I felt too much at once and had a strong urge to run after her. I wanted to tell her I was sorry for her pain, for her country. I wanted to tell her that we were writers, that I was a journalist, that we felt the horror of Charlie Hebdo acutely. I wanted to tell her that I was in Washington on 9/11, that I understood the gaping trauma of an attack on one's home city, on one's national identity.



"We were talking about poetry," said my poet friend Emily (not Dickinson).



It struck me as a good argument. We were talking about poetry. We were talking and laughing about poetry and irony, and the woman had silenced us because she found us offensive. Waves of meta-meanings momentarily paralyzed my brain.



Was it too soon to laugh? I remembered the first Saturday Night Live episode after 9/11; Lorne Michaels asked Mayor Giuliani if it was OK to be funny. Giuliani replied, "Why start now?" And what about French satire and irony? What about the cartoonists from all over the world who have already joined in? (My favorite: David Pope's image of a terrorist over the body of an executed cartoonist: "He drew first.")



"Charlie would have laughed," I offered.



At Palais de Tokyo, the museum and its posh restaurant were packed. The French people there did not mind exuberance. Table after table of stylish Parisians smiled and spoke animatedly to each other. Two tipsy middle-aged French women screamed with laughter outside the bathroom. Only our waiter was surly.



But I couldn't shake the woman on the train's reprimand. It clung to me like a scarlet letter. So I went to Place de la République after dinner, where all the activists, citizens, and mourners gathered. Large piles of pens circled the plaza. Tea lights spelled out JE SUIS CHARLIE -- in French and Arabic. A young couple climbed the monument at the center of the square, imploring the crowd to chant with them ("Tout le monde! Char-lie, Char-lie!"). But everyone just walked around and looked pensively at the makeshift memorials instead, as if visiting a museum of grief. A small group was plastering cartoons and covers of Charlie Hebdo at the base of the main statue. I began to walk back to the métro.

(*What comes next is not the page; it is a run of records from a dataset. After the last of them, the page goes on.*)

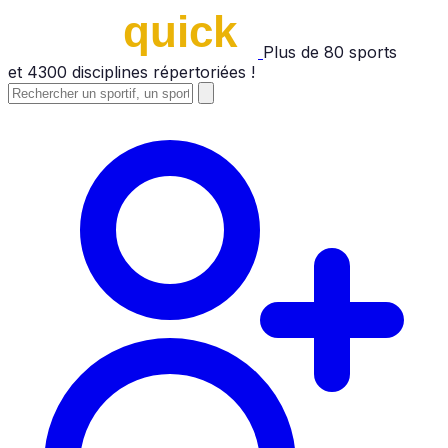
Plus de
80
sports
et
4300
disciplines répertoriées !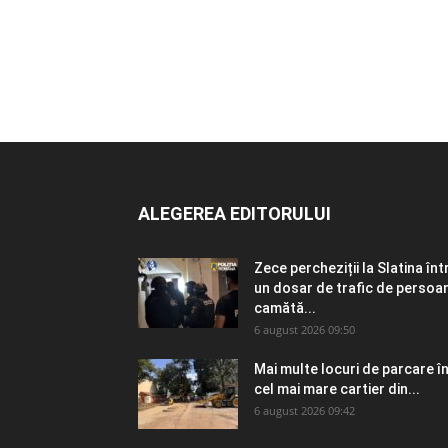
ALEGEREA EDITORULUI
Zece percheziții la Slatina înt
un dosar de trafic de persoa
camătă...
6 august 2026 09:50
Mai multe locuri de parcare î
cel mai mare cartier din...
6 august 2026 09:42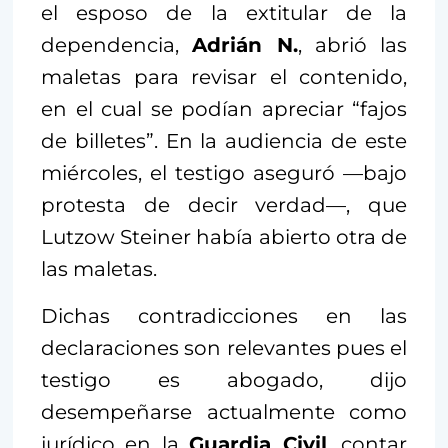
el esposo de la extitular de la
dependencia,
Adrián N.
, abrió las
maletas para revisar el contenido,
en el cual se podían apreciar “fajos
de billetes”. En la audiencia de este
miércoles, el testigo aseguró —bajo
protesta de decir verdad—, que
Lutzow Steiner había abierto otra de
las maletas.
Dichas contradicciones en las
declaraciones son relevantes pues el
testigo es abogado, dijo
desempeñarse actualmente como
jurídico en la
Guardia Civil
, contar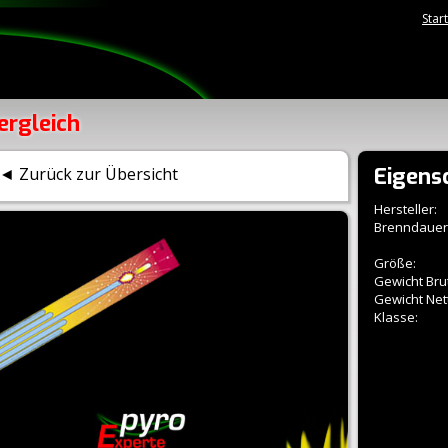
Star
ergleich
Eigens
◄ Zurück zur Übersicht
Hersteller:
Brenndauer
Größe:
Gewicht Brut
Gewicht Net
Klasse: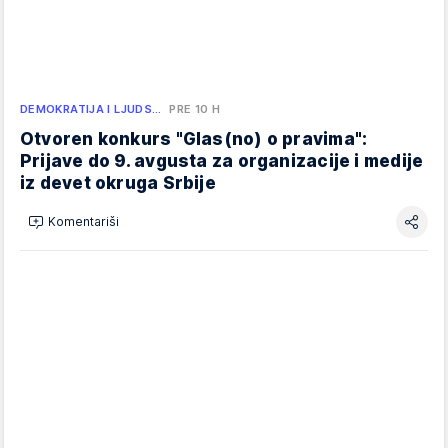
DEMOKRATIJA I LJUDS…
PRE 10 H
Otvoren konkurs "Glas(no) o pravima":
Prijave do 9. avgusta za organizacije i medije
iz devet okruga Srbije
Komentariši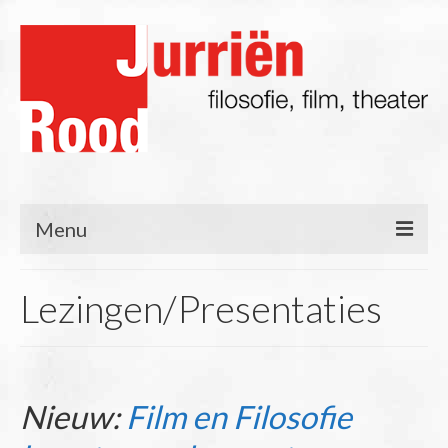
Menu
Filosofie
Lezingen/Presentaties
Blog
Lezingen/Presentaties
Nieuw:
Film & TV
Film en Filosofie
Theater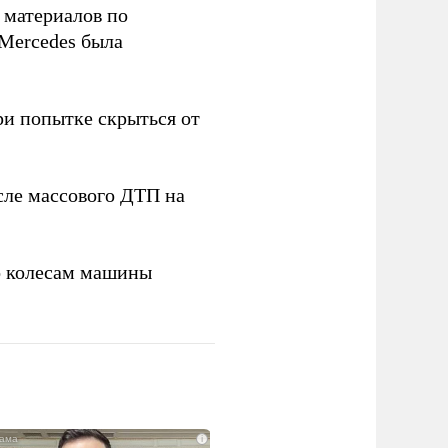
 материалов по
Mercedes была
ри попытке скрыться от
ле массового ДТП на
о колесам машины
i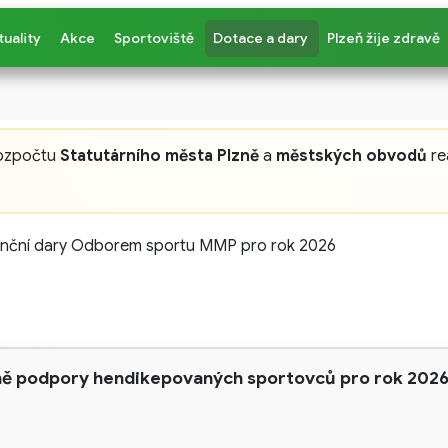
tuality
Akce
Sportoviště
Dotace a dary
Plzeň žije zdravě
rozpočtu
Statutárního města Plzně
a
městských obvodů
re
nanční dary Odborem sportu MMP pro rok 2026
ně podpory hendikepovaných sportovců pro rok 202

I couldn't talk to the woman from the train. I couldn't explain how confusing this was, how everyone seemed to be responding differently, how I wasn't sure there was a correct response. And I couldn't explain to her the effect she'd had on me, I couldn't engage her in dialogue -- and anyway I'm no Demosthenes.



But I also couldn't thank her, because though I bristled at her rebuke (and still do), the woman on the train did something for me. She stopped me from becoming inured to yet another terrorist attack. She forced me to consider more deeply this nightmare we in the West know all too well, to think about the families of those killed, to meditate on the power of writing, and to simply let the moment resonate, to honor it.



I couldn't thank her for all this, so I did what I could do: I turned around and added my pen to the pile.